── Material to process
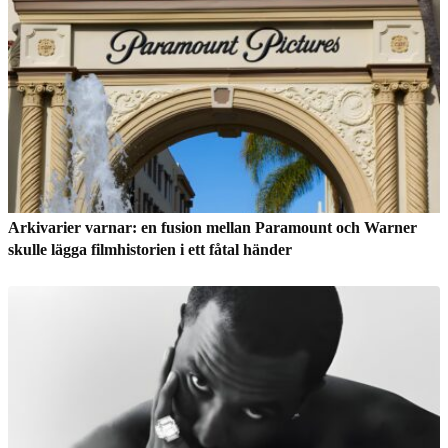
Arkivarier varnar: en fusion mellan Paramount och Warner
skulle lägga filmhistorien i ett fåtal händer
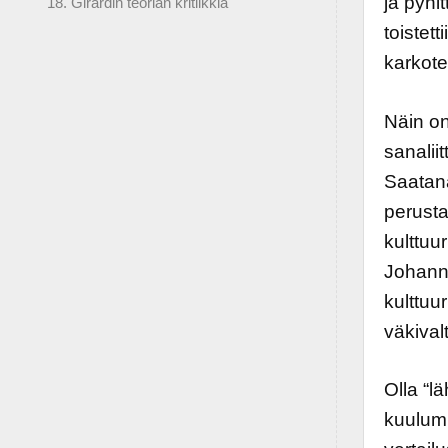
ja pyhit
18. Girardin teorian kritiikkiä
toistet
karkote
Näin on
sanalii
Saatana
perusta
kulttuu
Johann
kulttuu
väkival
Olla “l
kuulumi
────
Take the listing above and retype it exactly. Its pictures are to be omitted.

Answer space:
Arkivarier varnar: en fusion mellan Paramount och Warner
skulle lägga filmhistorien i ett fåtal händer
ja pyhit
18. Girardin teorian kritiikkiä
toistet
karkote
Näin on
sanalii
Saatana
perusta
kulttuu
Johann
kulttuu
väkival
Olla “l
kuulumi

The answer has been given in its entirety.